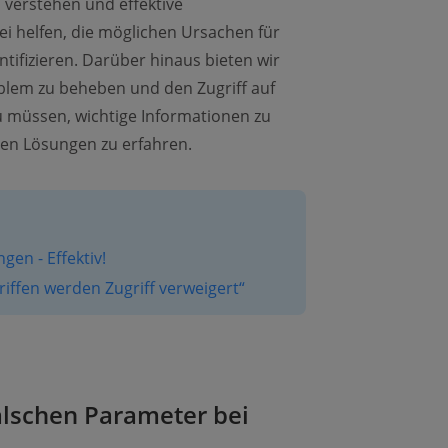
 verstehen und effektive
bei helfen, die möglichen Ursachen für
tifizieren. Darüber hinaus bieten wir
lem zu beheben und den Zugriff auf
zu müssen, wichtige Informationen zu
sten Lösungen zu erfahren.
gen - Effektiv!
riffen werden Zugriff verweigert“
alschen Parameter bei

====================

■ What is being asked ■
Take the lines from the one containing "sten Lösungen zu erfahren." through the final line of the entries above, and set them down exactly, with nothing added.

■ Finished task ■
sten Lösungen zu erfahren.
gen - Effektiv!
riffen werden Zugriff verweigert“
alschen Parameter bei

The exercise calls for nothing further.